=== Begin Enclosure ===

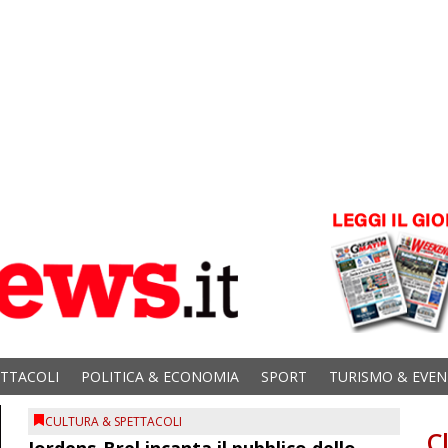
ETTACOLI
POLITICA & ECONOMIA
SPORT
TURISMO & EVEN
CULTURA & SPETTACOLI
C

=== End Enclosure ===

**WHAT THIS TASK INVOLVES**
Repeat the data exactly, dropping every picture it holds.

**ANSWER SPACE**
ETTACOLI
POLITICA & ECONOMIA
SPORT
TURISMO & EVEN
CULTURA & SPETTACOLI
C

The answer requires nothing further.